_PROBLEM TO SOLVE:_
Collect every line of the records below that contains the word "supplier".

START MATERIAL FOR THIS TASK

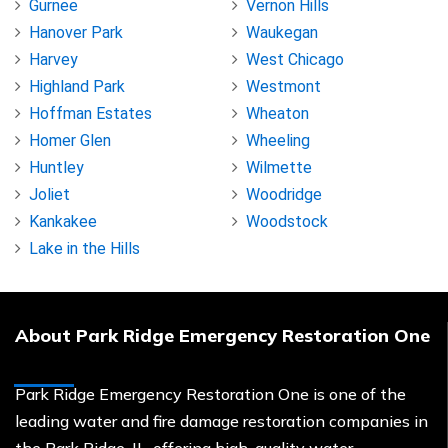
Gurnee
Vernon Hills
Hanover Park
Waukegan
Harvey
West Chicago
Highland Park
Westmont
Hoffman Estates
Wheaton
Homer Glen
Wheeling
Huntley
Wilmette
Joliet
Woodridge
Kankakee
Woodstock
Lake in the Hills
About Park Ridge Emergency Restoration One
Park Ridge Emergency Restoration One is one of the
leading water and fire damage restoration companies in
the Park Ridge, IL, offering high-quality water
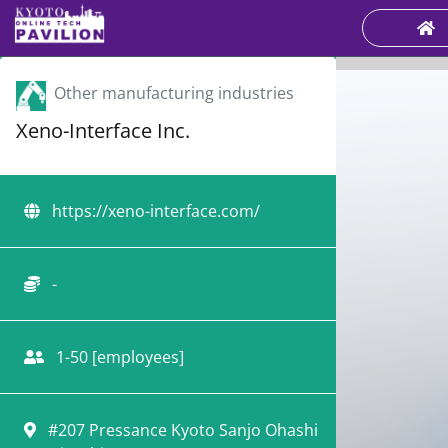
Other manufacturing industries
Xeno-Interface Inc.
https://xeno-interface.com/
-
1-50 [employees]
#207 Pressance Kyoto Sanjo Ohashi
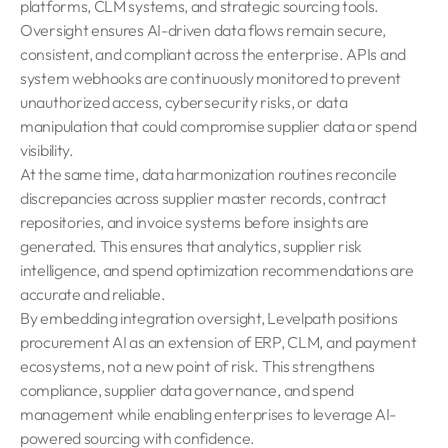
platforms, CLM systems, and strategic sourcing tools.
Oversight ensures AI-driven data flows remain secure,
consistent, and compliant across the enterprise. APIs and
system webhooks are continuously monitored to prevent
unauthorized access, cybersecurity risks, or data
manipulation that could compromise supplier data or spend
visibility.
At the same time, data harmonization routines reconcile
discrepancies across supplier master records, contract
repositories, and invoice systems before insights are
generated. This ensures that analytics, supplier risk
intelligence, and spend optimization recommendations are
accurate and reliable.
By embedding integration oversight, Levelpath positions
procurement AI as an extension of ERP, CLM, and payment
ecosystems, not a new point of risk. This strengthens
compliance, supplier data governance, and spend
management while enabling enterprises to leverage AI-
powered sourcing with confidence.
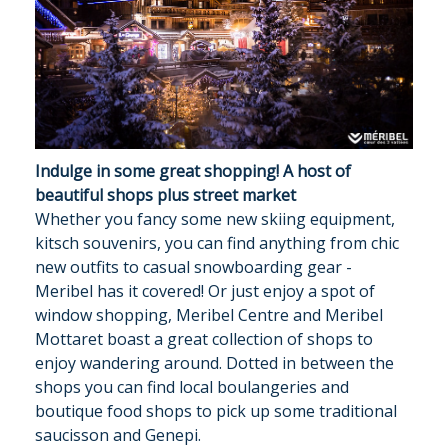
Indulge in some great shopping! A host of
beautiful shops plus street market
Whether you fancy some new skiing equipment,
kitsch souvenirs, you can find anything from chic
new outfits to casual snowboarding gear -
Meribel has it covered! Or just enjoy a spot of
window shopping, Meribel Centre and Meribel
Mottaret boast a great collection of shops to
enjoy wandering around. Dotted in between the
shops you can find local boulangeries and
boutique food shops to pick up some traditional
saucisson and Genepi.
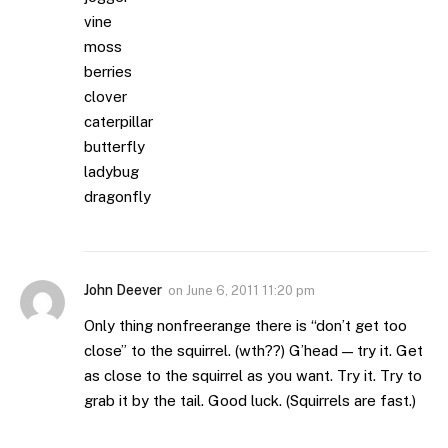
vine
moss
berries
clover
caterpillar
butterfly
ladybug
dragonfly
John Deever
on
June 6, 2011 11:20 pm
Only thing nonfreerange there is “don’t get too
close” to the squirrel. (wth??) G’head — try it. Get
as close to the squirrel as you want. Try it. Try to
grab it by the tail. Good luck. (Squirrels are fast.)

END MATERIAL FOR THIS TASK

_EXPECTED ANSWER:_
manipulation that could compromise supplier data or spend
discrepancies across supplier master records, contract
generated. This ensures that analytics, supplier risk
compliance, supplier data governance, and spend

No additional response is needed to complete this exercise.